Friday 4 June 2010

Nature is great - at a distance.....

I live in Norway’s 5th largest town, Trondheim. I live just three minutes walk from the town square, where most people don’t think its possible to experience any wildlife at all - except for the few seagulls and city pigeons that roam the area in hope of getting a piece of anthropogenic left overs of course. I think, and I know, differently. Every evening I have a river otter swimming past by my garden, I have a badger that often play in the garden and just the other day, there were also two young moose strolling around in the neighbourhood. Most people never notice all these animals, but when they do – its always a cry out in the local newspapers that there is too many of them, they don’t behave normally beeing so close to humans, they can be dangerous to people etc etc……

The two young moose, recently been pushed away from their mother (as is common this time of the year), was out exploring life on their own and trying to get a grip on what to do and not to do in this world.

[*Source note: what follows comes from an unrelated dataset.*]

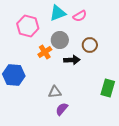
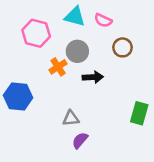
cyan triangle: (58, 13) -> (75, 17), turned 36
pink semicircle: (80, 16) -> (103, 20), turned 56
brown circle: (90, 45) -> (123, 47), moved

Testing boundaries - normal youth behaviour I would say. Of course, many people thought it was interesting to have such large animals walking around in the neighbourhood. Our, as usual, trigger happy wildlife management authorities thought differently - and killed them! Afterwards, they said that it was not possible to sedate them and move them back into the forest as they then only would return back to the city. Well, they never tried – so we will never know, will we? For the best for the animals they said. Hmm….maybe its just me beeing stupid, but how do we actually help healthy animals by killing them?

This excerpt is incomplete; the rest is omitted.